To do:
Scan the lines below for the word "review". Copy each line you find it in.

[Supplied data Boundary: Start]

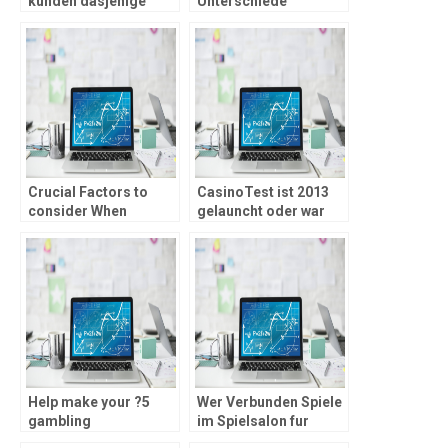
kunden dasjenige
Unterschiede
Echtgeldspiel mit
zusammen mit
mark Klick auf das
automatischen Casino
Vorzeichen
Musizieren weiters
Reside Drogenhandler
Computer games
Crucial Factors to
CasinoTest ist 2013
consider When
gelauncht oder war
choosing an on-line
eines ein bedeutenden
Gambling
und besten
establishment
Testportale
amplitudenmodulation
Markt
Help make your ?5
Wer Verbunden Spiele
gambling
im Spielsalon fur
establishment
nusse zum besten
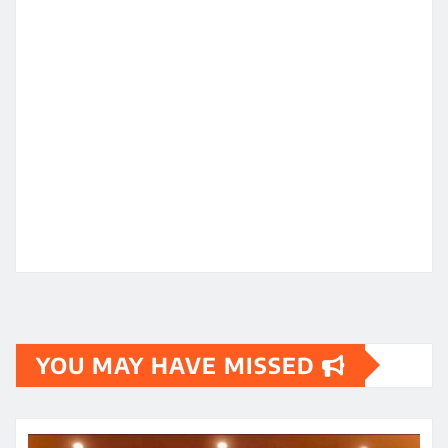
YOU MAY HAVE MISSED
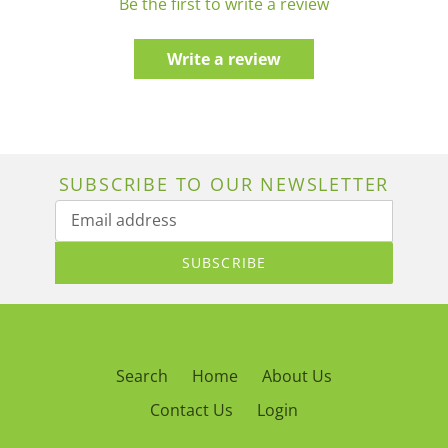
Be the first to write a review
Write a review
SUBSCRIBE TO OUR NEWSLETTER
SUBSCRIBE
Search
Home
About Us
Contact Us
Login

[Supplied data Boundary: End]

Your response:
Be the first to write a review
Write a review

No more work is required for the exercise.